Data for the task section start

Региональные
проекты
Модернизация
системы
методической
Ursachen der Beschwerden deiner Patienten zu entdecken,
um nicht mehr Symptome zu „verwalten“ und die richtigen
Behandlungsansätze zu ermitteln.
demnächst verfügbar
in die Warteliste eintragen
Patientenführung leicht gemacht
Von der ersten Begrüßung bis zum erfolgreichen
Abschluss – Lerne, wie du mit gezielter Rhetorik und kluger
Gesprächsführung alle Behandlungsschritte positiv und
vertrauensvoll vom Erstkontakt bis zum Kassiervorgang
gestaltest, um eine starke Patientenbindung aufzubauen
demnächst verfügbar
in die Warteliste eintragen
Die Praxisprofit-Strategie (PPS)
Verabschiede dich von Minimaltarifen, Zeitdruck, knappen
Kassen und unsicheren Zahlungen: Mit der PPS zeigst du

Data for the task section end
Data for the task section start

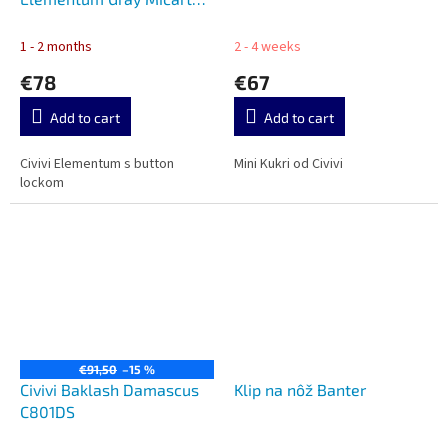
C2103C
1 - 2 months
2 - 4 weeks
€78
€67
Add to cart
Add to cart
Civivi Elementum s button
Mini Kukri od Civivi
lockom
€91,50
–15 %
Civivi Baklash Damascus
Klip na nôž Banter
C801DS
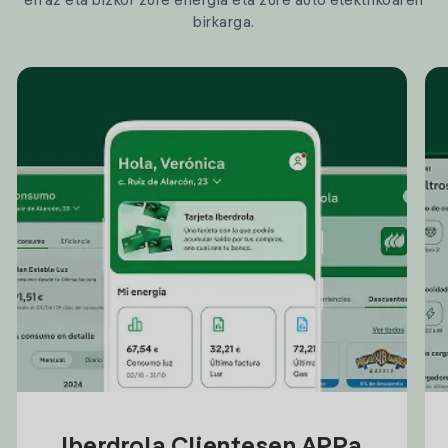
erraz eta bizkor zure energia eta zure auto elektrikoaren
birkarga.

Data for the task section end

■ **Prompt**: Check each line of the listing for "Civivi", and copy the ones that hold it.

■ **Problem solution**:
Civivi Elementum s button
Mini Kukri od Civivi
Civivi Baklash Damascus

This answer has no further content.